As for Roman himself, that blank, mildly hangdog face was so often described as inscrutable, but it was actually very scrutable. It was perfectly obvious to anyone who spent more than a minute considering it that he continued to enjoy a super relationship with Vladimir Putin. Football was the lesser but still significant part of it. Aside from assisting Putin in successfully bidding for the sportswashing 2018 World Cup, Abramovich was also required by the Russian president to pay for some of it “in partnership with the state”. For a long time he effectively bankrolled the then Russia manager Guus Hiddink’s £6.25m salary.

Sport was so slow to catch itself on to reality that it would be hilarious, if the circumstances were any less horrific. Tomorrow Chelsea will host Newcastle, who are now owned by a group led by the sovereign wealth fund of Saudi Arabia – but remember, those guys are the good autocrats, because they buy our weapons. And use them in a war in Yemen that has thus far gone on for seven years, killing or starving hundreds of thousands, the vast majority believed to be children under five. But of course, the sovereign wealth fund isn’t the same as the Riyadh government. They just have a good relationship with it, same as Roman Abramovich just has a good relationship with Putin. “Which owner knows the guy who’s killed more babies?” is a question you won’t be seeing on any banners at Chelsea-Newcastle.

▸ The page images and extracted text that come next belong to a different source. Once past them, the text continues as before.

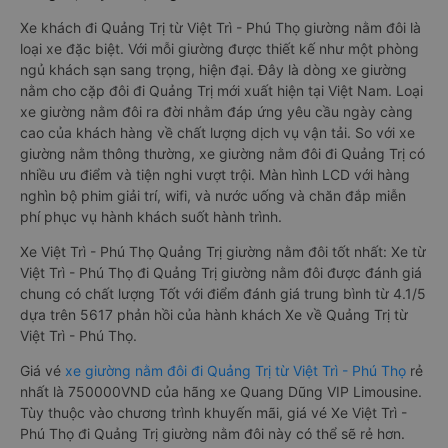
Xe khách đi Quảng Trị từ Việt Trì - Phú Thọ giường nằm đôi là
loại xe đặc biệt. Với mỗi giường được thiết kế như một phòng
ngủ khách sạn sang trọng, hiện đại. Đây là dòng xe giường
nằm cho cặp đôi đi Quảng Trị mới xuất hiện tại Việt Nam. Loại
xe giường nằm đôi ra đời nhằm đáp ứng yêu cầu ngày càng
cao của khách hàng về chất lượng dịch vụ vận tải. So với xe
giường nằm thông thường, xe giường nằm đôi đi Quảng Trị có
nhiều ưu điểm và tiện nghi vượt trội. Màn hình LCD với hàng
nghìn bộ phim giải trí, wifi, và nước uống và chăn đắp miễn
phí phục vụ hành khách suốt hành trình.
Xe Việt Trì - Phú Thọ Quảng Trị giường nằm đôi tốt nhất: Xe từ
Việt Trì - Phú Thọ đi Quảng Trị giường nằm đôi được đánh giá
chung có chất lượng Tốt với điểm đánh giá trung bình từ 4.1/5
dựa trên 5617 phản hồi của hành khách Xe về Quảng Trị từ
Việt Trì - Phú Thọ.
Giá vé
xe giường nằm đôi đi Quảng Trị từ Việt Trì - Phú Thọ
rẻ
nhất là 750000VND của hãng xe Quang Dũng VIP Limousine.
Tùy thuộc vào chương trình khuyến mãi, giá vé Xe Việt Trì -
Phú Thọ đi Quảng Trị giường nằm đôi này có thể sẽ rẻ hơn.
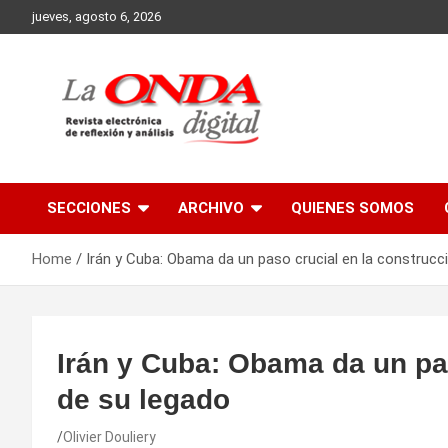
Skip
jueves, agosto 6, 2026
to
content
Revista electronica de reflexion y analisis
SECCIONES
ARCHIVO
QUIENES SOMOS
Home
Irán y Cuba: Obama da un paso crucial en la construcc
Irán y Cuba: Obama da un pas
de su legado
Olivier Douliery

Still, you have to say that Abramovich had a very good run. In this country there are murderers demonised less than guys who only become football fans later in life; the otherwise grotesque faux pas of being a footballing Johnny-come-lately was tolerated in Abramovich because he was stinking rich, which the English love.

And that love goes far beyond football. The English Premier League may have allowed itself to become disgusting in so many ways, but blaming all the ills on football really won’t do. Football doesn’t make society, it reflects it. The game is really just a small part of a much bigger British industry of servicing, laundering and enabling dirty money that is so large these days as to appear almost respectable. So let’s have no talk of people finally “waking up”, because people knew about Abramovich’s connections all along and preferred not to see, just as they are continuing to do with less newsworthy individuals. Pretending to be morally shocked by something you turned a blind eye to for years – that’s another thing the English are very, very good at. We must be the world’s leading importer of smelling salts. Which mild-mannered international businessman controls those mines? Because he’s had another good week.